Różowy – kolor kobiecej delikatności
Kolor różowy powstaje z połączenia koloru białego i czerwonego, ale podobnie jak kolor czerwony kojarzy nam się z miłością, ciepłem, namiętnością, ale także pogodą ducha, wdziękiem i urokiem. Jaśniejsze róże są młodzieńcze, zabawne i ekscytujące, a żywe róże mają taką samą energię jak kolor czerwony – są zmysłowe i namiętne, a przy tym niezbyt agresywne.
Róż kojarzy nam się z delikatnością dziecięcego świata.
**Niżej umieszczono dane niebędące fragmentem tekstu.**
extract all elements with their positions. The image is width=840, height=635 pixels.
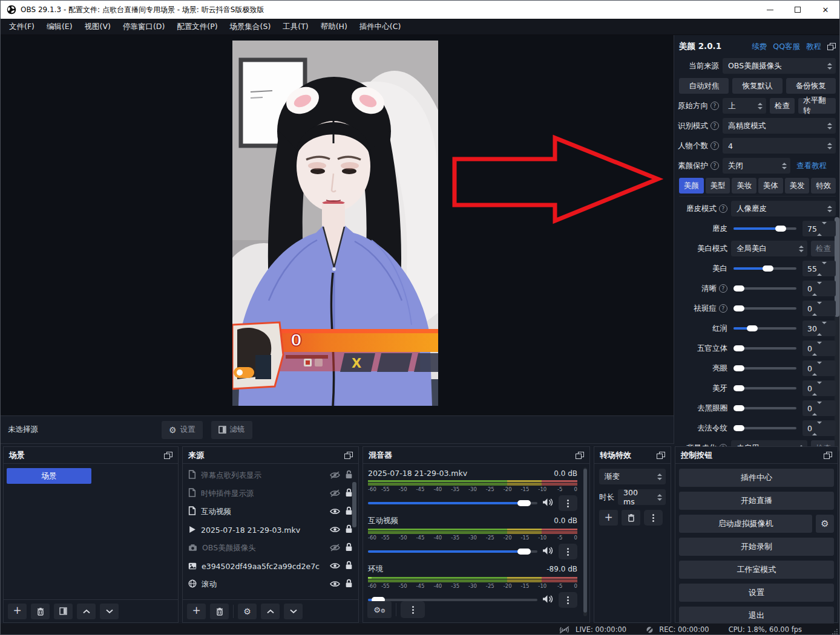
duration-spinner[interactable]: 300 ms bbox=[618, 489, 666, 505]
flip-horizontal-button[interactable]: 水平翻转 bbox=[798, 98, 836, 114]
menu-item-1[interactable]: 编辑(E) bbox=[41, 19, 79, 35]
sources-scrollbar[interactable] bbox=[352, 482, 356, 603]
slider-handle[interactable] bbox=[733, 405, 744, 411]
slider-value-亮眼[interactable]: 0 bbox=[802, 360, 836, 376]
popout-icon[interactable] bbox=[824, 452, 832, 459]
filters-button[interactable]: 滤镜 bbox=[211, 421, 252, 439]
eye-icon[interactable] bbox=[330, 561, 340, 572]
slider-handle[interactable] bbox=[733, 425, 744, 431]
start-streaming-button[interactable]: 开始直播 bbox=[679, 492, 834, 510]
slider-美牙[interactable] bbox=[733, 387, 796, 389]
help-icon[interactable]: ? bbox=[719, 304, 727, 313]
help-icon[interactable]: ? bbox=[710, 122, 719, 130]
orientation-dropdown[interactable]: 上 bbox=[723, 98, 766, 114]
move-scene-up-button[interactable] bbox=[77, 604, 96, 619]
slider-handle[interactable] bbox=[733, 285, 744, 291]
check-button[interactable]: 检查 bbox=[811, 241, 836, 256]
settings-button[interactable]: 设置 bbox=[679, 584, 834, 602]
minimize-button[interactable] bbox=[756, 1, 784, 19]
help-icon[interactable]: ? bbox=[719, 284, 727, 293]
eye-icon[interactable] bbox=[330, 524, 340, 536]
spinner-arrows-icon[interactable] bbox=[812, 284, 822, 293]
slider-清晰[interactable] bbox=[733, 287, 796, 290]
eye-hidden-icon[interactable] bbox=[330, 488, 340, 500]
source-row-2[interactable]: 互动视频 bbox=[183, 503, 358, 521]
slider-五官立体[interactable] bbox=[733, 347, 796, 350]
source-properties-button[interactable]: ⚙ bbox=[238, 604, 257, 619]
scene-item-场景[interactable]: 场景 bbox=[7, 468, 91, 484]
channel-menu-button[interactable] bbox=[559, 544, 577, 559]
properties-button[interactable]: ⚙ 设置 bbox=[162, 421, 203, 439]
menu-item-6[interactable]: 工具(T) bbox=[277, 19, 314, 35]
slider-value-美牙[interactable]: 0 bbox=[802, 380, 836, 396]
slider-value-五官立体[interactable]: 0 bbox=[802, 340, 836, 356]
tab-美发[interactable]: 美发 bbox=[785, 178, 810, 194]
maximize-button[interactable] bbox=[784, 1, 812, 19]
current-source-dropdown[interactable]: OBS美颜摄像头 bbox=[723, 58, 836, 74]
source-row-4[interactable]: OBS美颜摄像头 bbox=[183, 539, 358, 557]
tab-特效[interactable]: 特效 bbox=[811, 178, 836, 194]
close-button[interactable]: ✕ bbox=[812, 1, 839, 19]
view-tutorial-link[interactable]: 查看教程 bbox=[796, 161, 827, 171]
slider-value-祛斑痘[interactable]: 0 bbox=[802, 301, 836, 316]
slider-handle[interactable] bbox=[733, 385, 744, 391]
source-row-1[interactable]: 时钟插件显示源 bbox=[183, 484, 358, 503]
menu-item-8[interactable]: 插件中心(C) bbox=[353, 19, 407, 35]
orientation-check-button[interactable]: 检查 bbox=[770, 98, 795, 114]
slider-value-红润[interactable]: 30 bbox=[802, 321, 836, 336]
dropdown-磨皮模式[interactable]: 人像磨皮 bbox=[731, 201, 836, 217]
slider-祛斑痘[interactable] bbox=[733, 307, 796, 310]
slider-value-去法令纹[interactable]: 0 bbox=[802, 420, 836, 436]
person-count-spinner[interactable]: 4 bbox=[723, 138, 836, 154]
tab-美颜[interactable]: 美颜 bbox=[679, 178, 704, 194]
advanced-audio-button[interactable]: ⚙⚙ bbox=[367, 601, 392, 618]
overlay-close-button[interactable]: X bbox=[352, 356, 361, 371]
start-recording-button[interactable]: 开始录制 bbox=[679, 538, 834, 556]
remove-transition-button[interactable] bbox=[622, 510, 640, 526]
detect-mode-dropdown[interactable]: 高精度模式 bbox=[723, 118, 836, 134]
spinner-arrows-icon[interactable] bbox=[812, 364, 822, 373]
source-row-6[interactable]: 滚动 bbox=[183, 575, 358, 593]
menu-item-2[interactable]: 视图(V) bbox=[79, 19, 117, 35]
source-row-0[interactable]: 弹幕点歌列表显示 bbox=[183, 466, 358, 484]
slider-value-磨皮[interactable]: 75 bbox=[802, 221, 836, 236]
spinner-arrows-icon[interactable] bbox=[824, 138, 836, 154]
slider-美白[interactable] bbox=[733, 267, 796, 270]
add-scene-button[interactable]: + bbox=[8, 604, 27, 619]
channel-menu-button[interactable] bbox=[559, 495, 577, 511]
spinner-arrows-icon[interactable] bbox=[812, 304, 822, 313]
slider-value-美白[interactable]: 55 bbox=[802, 261, 836, 276]
spinner-arrows-icon[interactable] bbox=[812, 404, 822, 413]
spinner-arrows-icon[interactable] bbox=[812, 344, 822, 353]
beauty-top-button-1[interactable]: 恢复默认 bbox=[732, 78, 782, 94]
mixer-scrollbar[interactable] bbox=[583, 467, 587, 616]
spinner-arrows-icon[interactable] bbox=[812, 384, 822, 393]
beauty-link-2[interactable]: 教程 bbox=[806, 42, 821, 52]
slider-handle[interactable] bbox=[747, 325, 758, 331]
eye-icon[interactable] bbox=[330, 579, 340, 590]
spinner-arrows-icon[interactable] bbox=[654, 489, 666, 505]
move-source-up-button[interactable] bbox=[261, 604, 280, 619]
spinner-arrows-icon[interactable] bbox=[812, 424, 822, 433]
slider-handle[interactable] bbox=[733, 345, 744, 351]
menu-item-4[interactable]: 配置文件(P) bbox=[171, 19, 223, 35]
source-row-5[interactable]: e394502df49aa5fc2a99cd2e7c bbox=[183, 557, 358, 575]
exit-button[interactable]: 退出 bbox=[679, 607, 834, 625]
slider-handle[interactable] bbox=[733, 365, 744, 371]
add-source-button[interactable]: + bbox=[187, 604, 206, 619]
slider-磨皮[interactable] bbox=[733, 227, 796, 230]
studio-mode-button[interactable]: 工作室模式 bbox=[679, 561, 834, 579]
tab-美妆[interactable]: 美妆 bbox=[732, 178, 756, 194]
plugin-center-button[interactable]: 插件中心 bbox=[679, 469, 834, 487]
slider-value-清晰[interactable]: 0 bbox=[802, 281, 836, 296]
menu-item-0[interactable]: 文件(F) bbox=[3, 19, 41, 35]
slider-handle[interactable] bbox=[733, 305, 744, 311]
remove-source-button[interactable] bbox=[210, 604, 229, 619]
transition-dropdown[interactable]: 渐变 bbox=[599, 469, 666, 484]
eye-icon[interactable] bbox=[330, 506, 340, 518]
virtual-camera-config-button[interactable]: ⚙ bbox=[816, 515, 834, 533]
popout-icon[interactable] bbox=[576, 452, 584, 459]
beauty-top-button-0[interactable]: 自动对焦 bbox=[679, 78, 729, 94]
help-icon[interactable]: ? bbox=[710, 102, 719, 110]
unlock-icon[interactable] bbox=[345, 470, 353, 481]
Niemowlęce kocyki, różowe misie, dziewczęce sukieneczki, pastelowe szminki modne w latach sześćdziesiątych – to wszystko przywołuje w nas uczucia czegoś ciepłego, miłego i dziewczęcego.
Róż symbolizuje też romantyczne uczucia – przywołuje spacery i kolacje przy świecach. Jeżeli kobieta dostaje od mężczyzny różowy bukiet, wyraża on w ten sposób ciepłe uczucia jakimi ją darzy, czyli szczerość, sympatię, oddanie i przyjaźń, która oczywiście może przerodzić się w miłość.
W znaczeniu psychologicznym różowy to kolor osób pewnych siebie, odważnych, nie bojących się ryzyka. Kolor różowy pobudza do działania, wzmacnia więzi międzyludzkie i umożliwia czerpanie większej radości z zabawy.
Osoby, które najczęściej wybierają kolor różowy są wrażliwe i bardzo uczuciowe. Łatwo się wzruszają, są zbyt ufne i naiwne, często zachowują się niedojrzale. Brak im dystansu do niektórych spraw. Zamiłowanie do różu może także oznaczać brak silnej woli i wytrwałości w podjętych decyzjach. Róż to również kolor ludzi potrzebujących bliskości, miłości, ciepła i zainteresowania ze strony innych. Często, kiedy w domu panuje chłód emocjonalny, jest za mało czułości, tęsknimy za takim ciepłem. Kolor ten wybierają także osoby, których dzieciństwo było zbyt krótkie i zbyt smutne. Należy jednak uważać, żeby nie przesadzić – nadmiar różu może świadczyć o tęsknocie za delikatną, nieco infantylną miłością.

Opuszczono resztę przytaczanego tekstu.